Saved entries:
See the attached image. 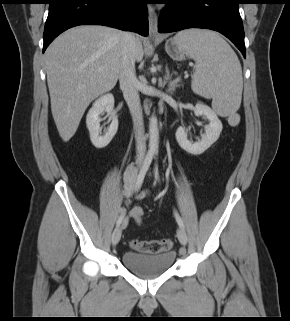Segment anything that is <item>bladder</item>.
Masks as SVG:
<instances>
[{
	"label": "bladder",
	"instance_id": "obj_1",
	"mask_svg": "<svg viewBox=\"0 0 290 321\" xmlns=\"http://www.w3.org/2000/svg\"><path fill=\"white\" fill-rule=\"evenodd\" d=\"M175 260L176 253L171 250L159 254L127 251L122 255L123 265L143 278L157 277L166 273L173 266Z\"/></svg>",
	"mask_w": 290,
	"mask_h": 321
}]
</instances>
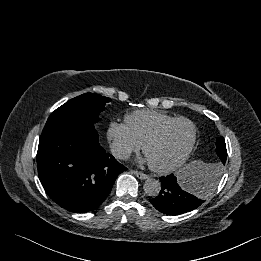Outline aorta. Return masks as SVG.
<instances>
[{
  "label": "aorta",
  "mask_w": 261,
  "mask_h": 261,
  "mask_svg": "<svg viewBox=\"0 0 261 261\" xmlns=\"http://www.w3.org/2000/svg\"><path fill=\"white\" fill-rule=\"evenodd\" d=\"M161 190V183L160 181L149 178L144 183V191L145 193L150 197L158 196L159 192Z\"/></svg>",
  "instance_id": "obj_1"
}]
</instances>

---

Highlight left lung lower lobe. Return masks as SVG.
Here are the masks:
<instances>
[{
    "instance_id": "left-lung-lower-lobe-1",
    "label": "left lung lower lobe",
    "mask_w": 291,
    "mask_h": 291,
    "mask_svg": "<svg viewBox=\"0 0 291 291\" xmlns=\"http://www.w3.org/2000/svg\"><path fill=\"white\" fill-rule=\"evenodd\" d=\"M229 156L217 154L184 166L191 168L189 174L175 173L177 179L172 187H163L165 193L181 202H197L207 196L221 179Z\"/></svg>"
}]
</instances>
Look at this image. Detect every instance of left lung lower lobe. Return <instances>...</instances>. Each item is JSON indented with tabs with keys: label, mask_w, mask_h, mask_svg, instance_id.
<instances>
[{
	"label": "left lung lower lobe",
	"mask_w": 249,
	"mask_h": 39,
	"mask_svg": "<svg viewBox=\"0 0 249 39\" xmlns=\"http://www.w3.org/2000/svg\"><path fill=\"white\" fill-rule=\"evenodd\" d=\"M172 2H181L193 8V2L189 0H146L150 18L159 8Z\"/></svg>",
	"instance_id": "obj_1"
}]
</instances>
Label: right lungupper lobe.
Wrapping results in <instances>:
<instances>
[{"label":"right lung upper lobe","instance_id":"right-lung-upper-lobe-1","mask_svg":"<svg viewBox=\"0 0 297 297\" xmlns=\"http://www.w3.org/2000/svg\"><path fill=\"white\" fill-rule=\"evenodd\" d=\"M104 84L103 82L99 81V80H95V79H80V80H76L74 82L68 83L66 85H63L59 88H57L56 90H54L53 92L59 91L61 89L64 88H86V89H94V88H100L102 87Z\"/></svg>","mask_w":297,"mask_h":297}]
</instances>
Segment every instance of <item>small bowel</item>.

==

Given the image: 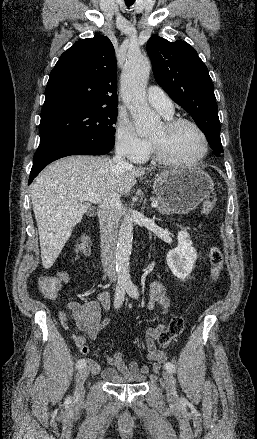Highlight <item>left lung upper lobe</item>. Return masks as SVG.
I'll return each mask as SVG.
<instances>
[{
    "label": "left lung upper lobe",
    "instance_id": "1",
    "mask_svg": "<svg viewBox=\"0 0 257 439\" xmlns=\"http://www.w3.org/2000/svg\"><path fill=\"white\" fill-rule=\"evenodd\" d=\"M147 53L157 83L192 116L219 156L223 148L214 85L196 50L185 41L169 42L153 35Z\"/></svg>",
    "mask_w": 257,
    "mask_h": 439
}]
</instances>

Required action: Using the entries shown above, reproduce verbatim the lines from the line bearing "Highlight left lung" to the line bearing "Segment every instance", inclusive.

Your solution:
Highlight left lung lower lobe. Return masks as SVG.
Here are the masks:
<instances>
[{
    "instance_id": "left-lung-lower-lobe-1",
    "label": "left lung lower lobe",
    "mask_w": 291,
    "mask_h": 291,
    "mask_svg": "<svg viewBox=\"0 0 291 291\" xmlns=\"http://www.w3.org/2000/svg\"><path fill=\"white\" fill-rule=\"evenodd\" d=\"M229 156L217 154L184 166L191 168L189 174L175 173L177 179L172 187H163L165 193L181 202H197L207 196L221 179Z\"/></svg>"
}]
</instances>
Look at this image. Detect every instance of left lung lower lobe. Return <instances>...</instances>. Each item is JSON indented with tabs with keys: label, mask_w, mask_h, mask_svg, instance_id.
<instances>
[{
	"label": "left lung lower lobe",
	"mask_w": 249,
	"mask_h": 39,
	"mask_svg": "<svg viewBox=\"0 0 249 39\" xmlns=\"http://www.w3.org/2000/svg\"><path fill=\"white\" fill-rule=\"evenodd\" d=\"M172 2H181L193 8V2L189 0H146L150 18L159 8Z\"/></svg>",
	"instance_id": "obj_1"
}]
</instances>
Label: right lungupper lobe.
Wrapping results in <instances>:
<instances>
[{"label":"right lung upper lobe","instance_id":"right-lung-upper-lobe-1","mask_svg":"<svg viewBox=\"0 0 297 297\" xmlns=\"http://www.w3.org/2000/svg\"><path fill=\"white\" fill-rule=\"evenodd\" d=\"M104 84L103 82L99 81V80H95V79H80V80H76L74 82L68 83L66 85H63L59 88H57L56 90H54L53 92L59 91L61 89L64 88H86V89H94V88H100L102 87Z\"/></svg>","mask_w":297,"mask_h":297}]
</instances>
Segment every instance of <item>small bowel</item>.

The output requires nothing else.